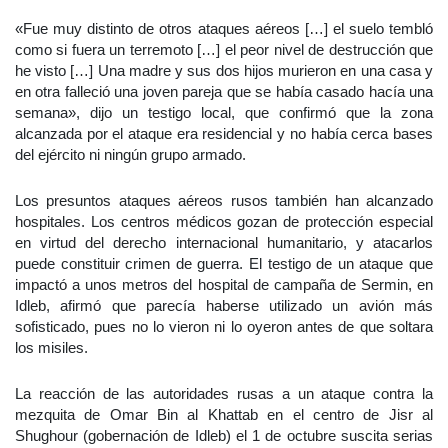
«Fue muy distinto de otros ataques aéreos […] el suelo tembló
como si fuera un terremoto […] el peor nivel de destrucción que
he visto […] Una madre y sus dos hijos murieron en una casa y
en otra falleció una joven pareja que se había casado hacía una
semana», dijo un testigo local, que confirmó que la zona
alcanzada por el ataque era residencial y no había cerca bases
del ejército ni ningún grupo armado.
Los presuntos ataques aéreos rusos también han alcanzado
hospitales. Los centros médicos gozan de protección especial
en virtud del derecho internacional humanitario, y atacarlos
puede constituir crimen de guerra. El testigo de un ataque que
impactó a unos metros del hospital de campaña de Sermin, en
Idleb, afirmó que parecía haberse utilizado un avión más
sofisticado, pues no lo vieron ni lo oyeron antes de que soltara
los misiles.
La reacción de las autoridades rusas a un ataque contra la
mezquita de Omar Bin al Khattab en el centro de Jisr al
Shughour (gobernación de Idleb) el 1 de octubre suscita serias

> Task item: Repeat the data above exactly, images excluded.

> Exercise result:
«Fue muy distinto de otros ataques aéreos […] el suelo tembló
como si fuera un terremoto […] el peor nivel de destrucción que
he visto […] Una madre y sus dos hijos murieron en una casa y
en otra falleció una joven pareja que se había casado hacía una
semana», dijo un testigo local, que confirmó que la zona
alcanzada por el ataque era residencial y no había cerca bases
del ejército ni ningún grupo armado.
Los presuntos ataques aéreos rusos también han alcanzado
hospitales. Los centros médicos gozan de protección especial
en virtud del derecho internacional humanitario, y atacarlos
puede constituir crimen de guerra. El testigo de un ataque que
impactó a unos metros del hospital de campaña de Sermin, en
Idleb, afirmó que parecía haberse utilizado un avión más
sofisticado, pues no lo vieron ni lo oyeron antes de que soltara
los misiles.
La reacción de las autoridades rusas a un ataque contra la
mezquita de Omar Bin al Khattab en el centro de Jisr al
Shughour (gobernación de Idleb) el 1 de octubre suscita serias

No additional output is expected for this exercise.